Manifattura italiana: l’innovazione diventa motore di competitività

Il 95% delle imprese la considera una priorità strategica, il 94% sostiene sperimentazione e rischi calcolati, l’86% si riconosce in realtà realmente innovative.

Pubblicato il 15 dicembre 2025

RS ha presentato i risultati di una ricerca internazionale Tradizione e innovazione: l’Italia ridisegna l’industria di domani, condotta per esplorare il ruolo dell’innovazione nei principali settori industriali. Lo studio analizza come le imprese affrontano oggi le sfide legate alla competitività, alla trasformazione digitale e alla sostenibilità, evidenziando strategie, approcci e investimenti che stanno ridefinendo anche l’evoluzione dell’industria italiana.
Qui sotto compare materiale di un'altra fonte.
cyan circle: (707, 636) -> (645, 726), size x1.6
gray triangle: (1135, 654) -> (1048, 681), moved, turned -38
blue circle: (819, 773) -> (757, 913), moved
Focus Italia: visione strategica e svolta nell’industria manifatturiera

L’indagine, condotta da Walnut (*) a giugno 2025 per conto di RS, ha coinvolto un campione qualificato di 567 senior business decision maker nei principali mercati europei Italia, Francia e Regno Unito, con l’obiettivo di esplorare il ruolo dell’innovazione nei settori industriali. In Italia, numerosi decisori aziendali attivi nei comparti manifatturiero, edilizia ed energy & utilities hanno offerto una panoramica preziosa sulle priorità, le barriere e le opportunità legate all’adozione dell’innovazione come leva di crescita e competitività.
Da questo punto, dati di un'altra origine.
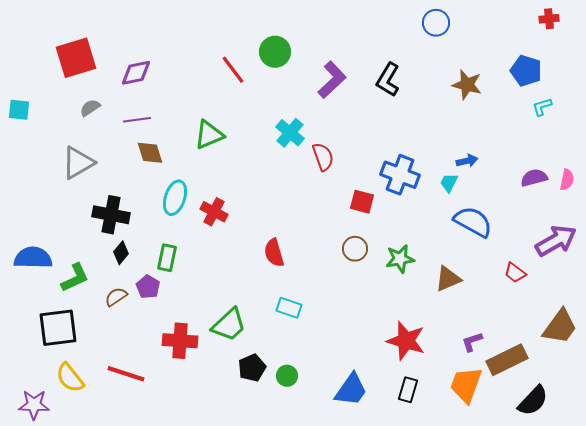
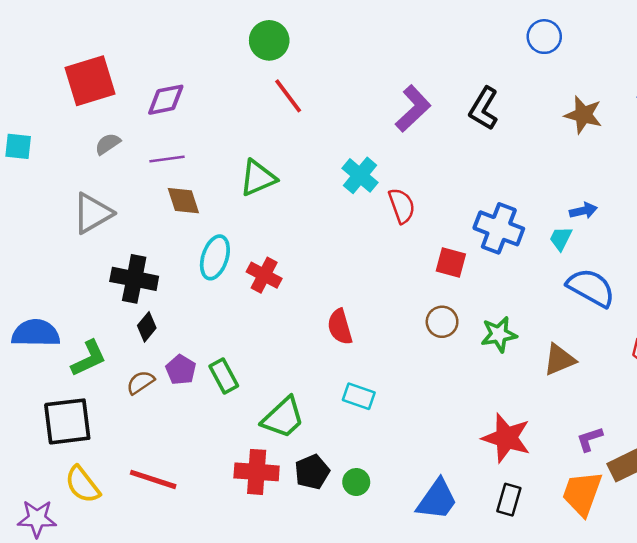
green circle: (275, 52) -> (269, 40), moved
green rectangle: (167, 258) -> (224, 376), moved, turned -40
red cross: (180, 341) -> (257, 472), moved

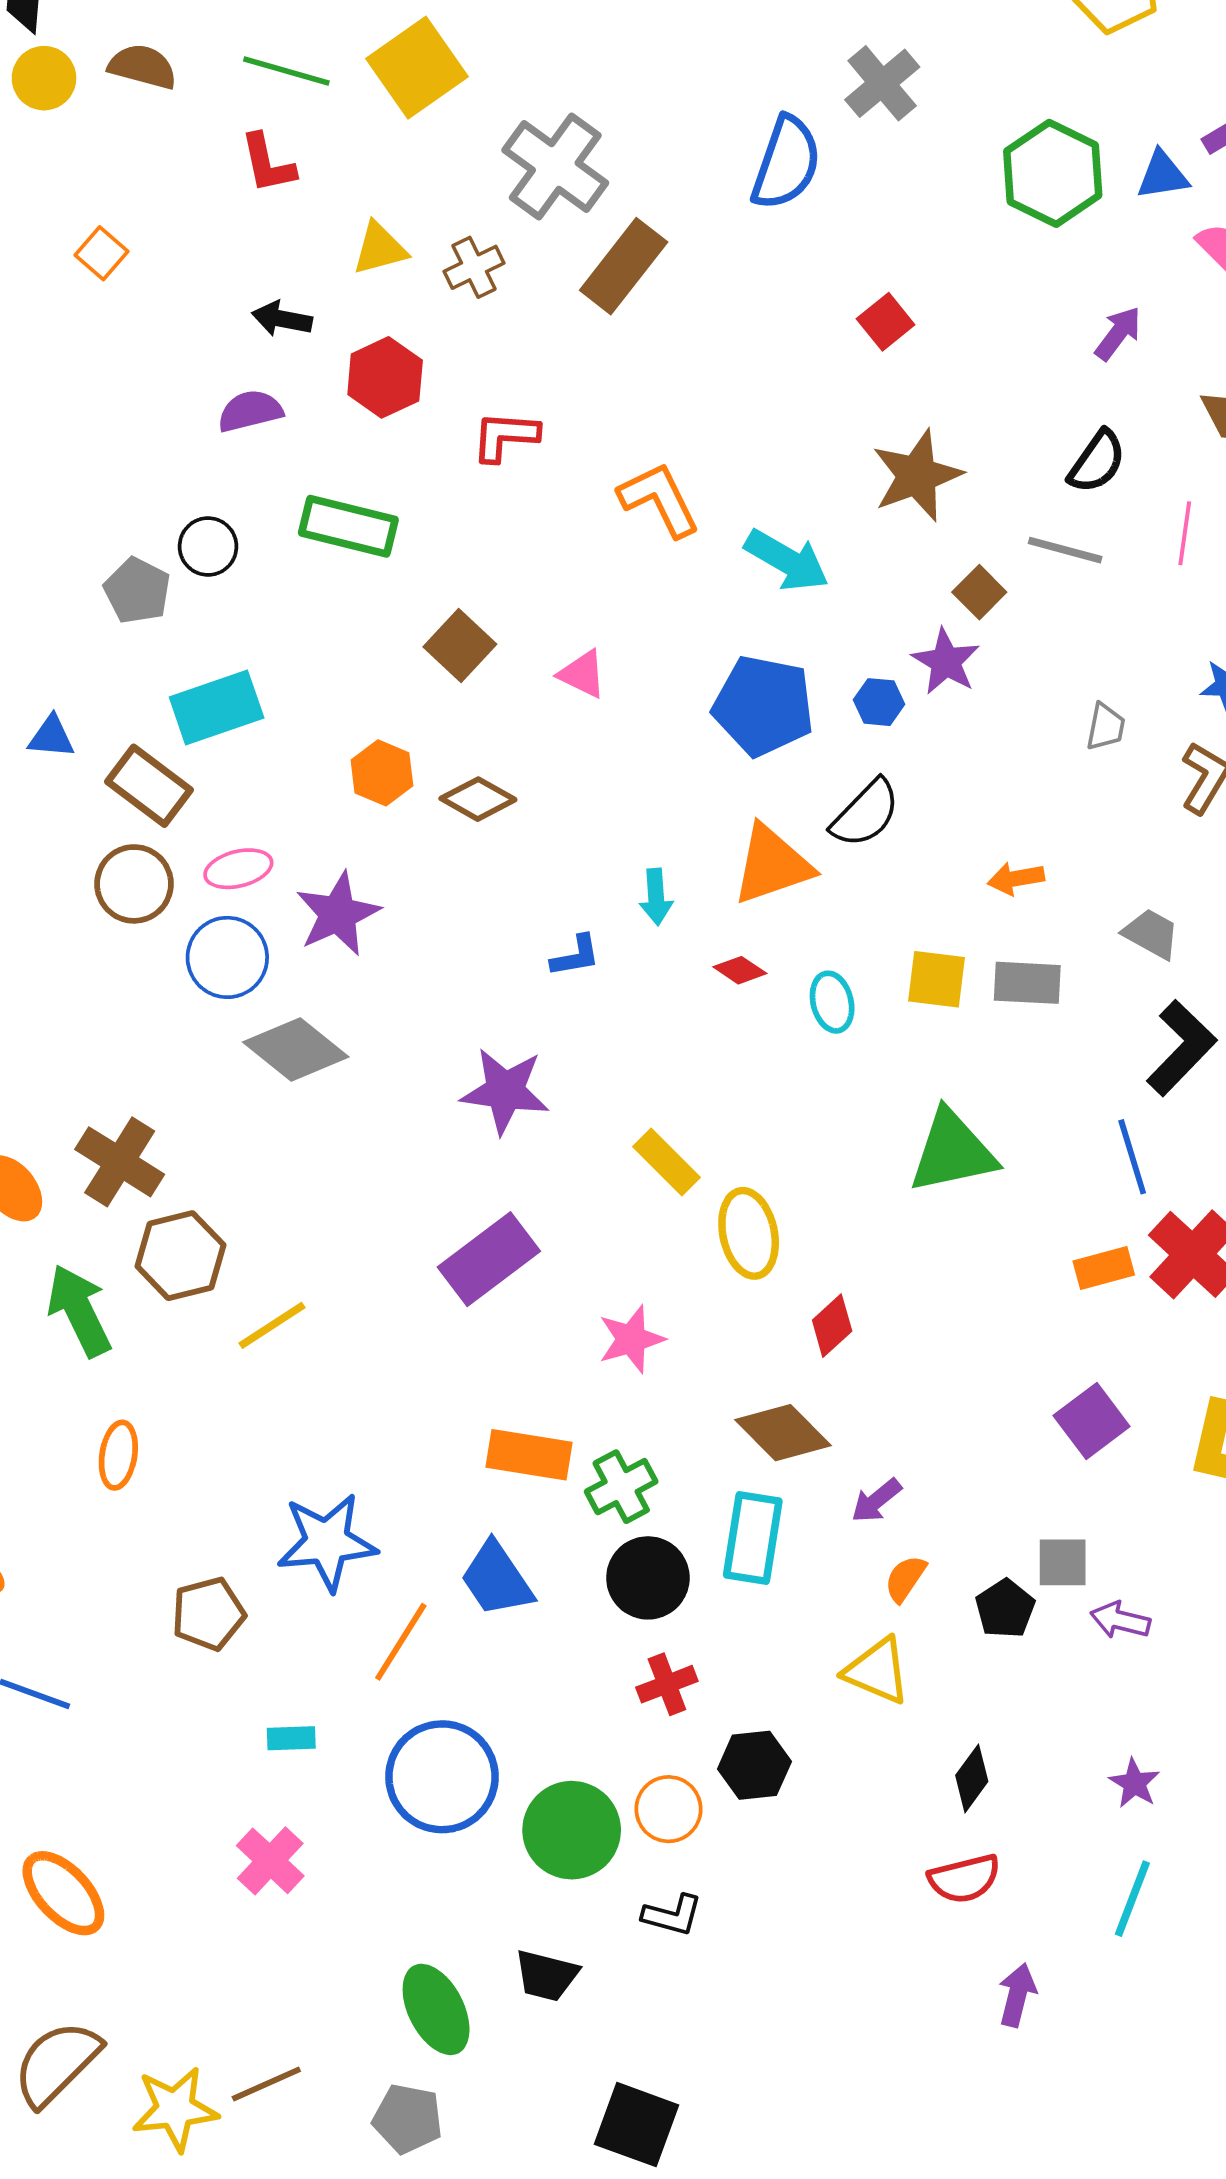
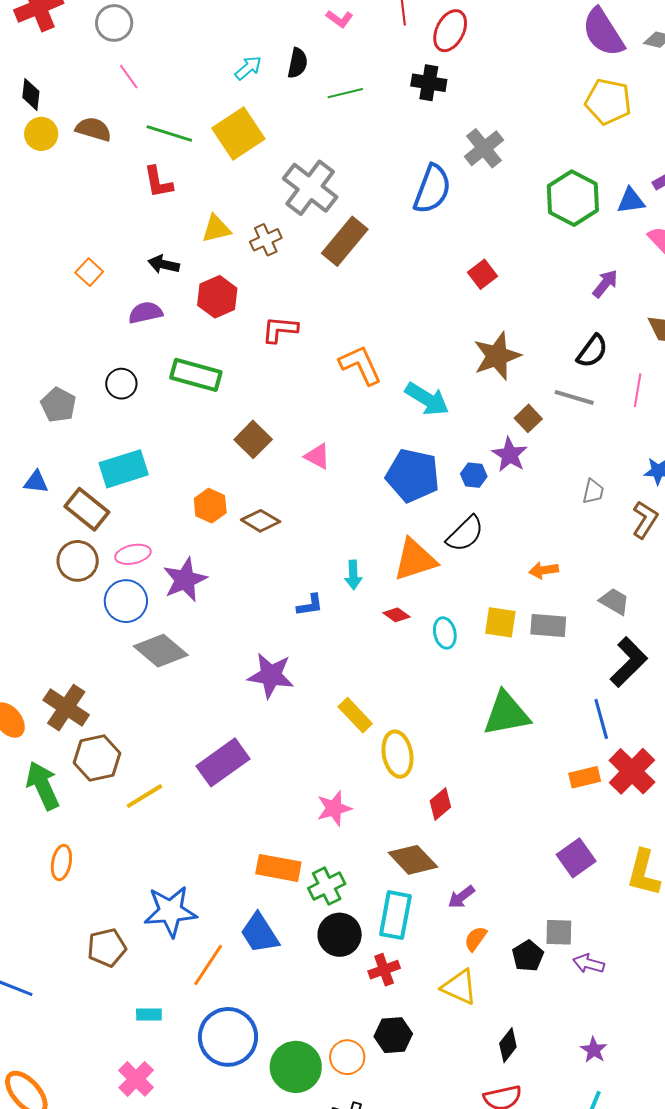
orange square: (101, 253) -> (89, 272), moved
gray pentagon: (137, 591) -> (58, 405), moved
purple rectangle: (489, 1259) -> (223, 762), moved
red cross: (667, 1684) -> (384, 970), moved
Tra tutti i settori analizzati, è la manifattura italiana a sorprendere maggiormente.

Tradizionalmente percepito come un comparto legato a modelli produttivi consolidati, oggi si distingue per la solidità della cultura dell’innovazione e per la capacità di integrarla nella strategia aziendale. Il 95% delle aziende manifatturiere italiane considera l’innovazione una leva prioritaria per la crescita, il 94% promuove la sperimentazione e l’assunzione di rischi calcolati, mentre l’86% si riconosce in un’organizzazione realmente innovativa.

“In un contesto industriale sempre più complesso, in cui le pressioni economiche, normative e tecnologiche ostacolano l’adozione di un approccio continuo all’innovazione, abbiamo voluto indagare come le imprese europee dei settori industriali stiano affrontando questa sfida e in che modo l’innovazione possa rappresentare una leva per restare competitivi” ha sottolineato Mike Bray, VP Innovation, RS.

Un ulteriore dato rilevante: il 91% delle imprese del settore ritiene di essere pronta ad affrontare rapidamente nuove sfide, dimostrando una reattività superiore anche rispetto a comparti considerati più “avanzati”. Un’evidenza chiara di come la manifattura italiana stia evolvendo da presidio produttivo a protagonista del cambiamento industriale.

(*) Nota metodologica.

Lo studio si è basato su una survey quantitativa condotta su 567 manager in tre Paesi, con approfondimenti qualitativi e analisi comparativa tra i settori.
In Italia, il campione ha incluso 191 decisori aziendali CEO, COO, CTO, direttori innovazione e operations, manager e dirigenti C-level.